We have heard allegations about how prisoners of war are supposed to be treated as slaves. That is the kind of thing we might say among ourselves in this House and it might not mean a lot, but when said in public it could be used outside the House and outside the shores of this country to create trouble and difficulty for us. Let me put it on record that in no case have German prisoners of war been treated as slaves or pushed into employment, as was suggested, with no organisation to look after them. I flatly deny that these prisoners of war have been treated in that fashion. They have indeed been treated better than, I suspect, we would have been treated in similar circumstances. I have heard no suggestion anywhere else that prisoners of war have been treated in any sense as slaves or less than they really deserved. I cannot usefully add any more to the Debate, and it looks as if the individual case to which I have referred must now be allowed to take its course.
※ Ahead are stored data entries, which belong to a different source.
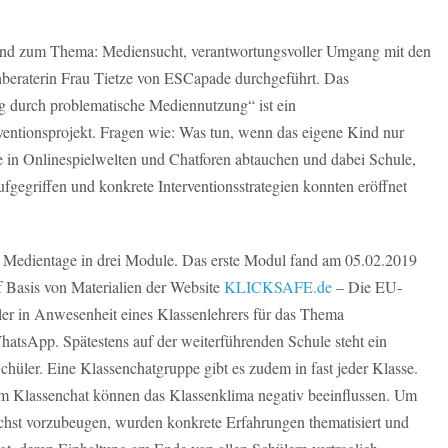
bend zum Thema: Mediensucht, verantwortungsvoller Umgang mit den
hberaterin Frau Tietze von ESCapade durchgeführt. Das
 durch problematische Mediennutzung“ ist ein
räventionsprojekt. Fragen wie: Was tun, wenn das eigene Kind nur
 in Onlinespielwelten und Chatforen abtauchen und dabei Schule,
gegriffen und konkrete Interventionsstrategien konnten eröffnet
die Medientage in drei Module. Das erste Modul fand am 05.02.2019
uf Basis von Materialien der Website
KLICKSAFE.de
– Die EU-
üler in Anwesenheit eines Klassenlehrers für das Thema
atsApp. Spätestens auf der weiterführenden Schule steht ein
hüler. Eine Klassenchatgruppe gibt es zudem in fast jeder Klasse.
m Klassenchat können das Klassenklima negativ beeinflussen. Um
hst vorzubeugen, wurden konkrete Erfahrungen thematisiert und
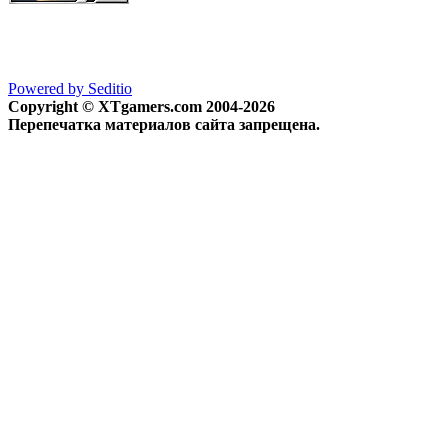
Powered by Seditio
Copyright © XTgamers.com 2004-2026
Перепечатка материалов сайта запрещена.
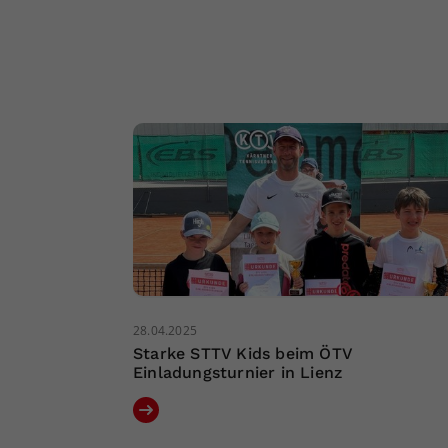
28.04.2025
Starke STTV Kids beim ÖTV
Einladungsturnier in Lienz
Major Legge-Bourke (Isle of Ely)

On a point of Order. In view of the fact that part of the Joint Under-Secretary's reply referred to legal proceedings which are being taken, is it in Order for an hon. Member, who knows legal proceedings are being taken in a case, nevertheless, to raise the matter on the Adjournment?

Mr. Dye

Further to that point of Order. Surely the House has not been given any evidence that legal steps have actually begun, and, therefore, it is quite wrong for anyone to plead that the matter is sub judice.

The Secretary of State for the Home Department (Mr. Ede)
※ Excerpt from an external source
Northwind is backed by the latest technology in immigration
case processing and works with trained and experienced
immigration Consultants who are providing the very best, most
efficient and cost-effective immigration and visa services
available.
Further to that point of Order. This phase of the matter has given us some concern. As I understand it, there have been interviews between solicitors intimating that an action may begin. In the course of my experience, such interviews are sometimes held and no action, in fact, does arise. I suggest that until the process has been issued or the necessary preliminary steps have been taken, it cannot be difficult to see that the matter is not actually sub judice although if the persons have some knowledge of the intention of the parties they might be guided in their action by that knowledge.

Mr. Pritt (Hammersmith, North)

Might I add that the commonsense ruling which the Home Secretary has suggested is the regular practice of the King's Bench?

Mr. Deputy-Speaker (Major Milner)

The question would not appear to arise in this case as it is not strictly sub judice. In any event, the Chair had no knowledge of the details, and, no doubt, the Joint Under-Secretary was correct in the judicious reply he made having regard to the fact that interviews have taken place.

Major Legge-Bourke

I should just like to say that I was not imputing anything on the part of the hon. Member for South-Western Norfolk (Mr. Dye), but I was only anxious to get a Ruling.

Question put, and agreed to.

Adjourned accordingly at Twenty-nine Minutes past Ten o'Clock.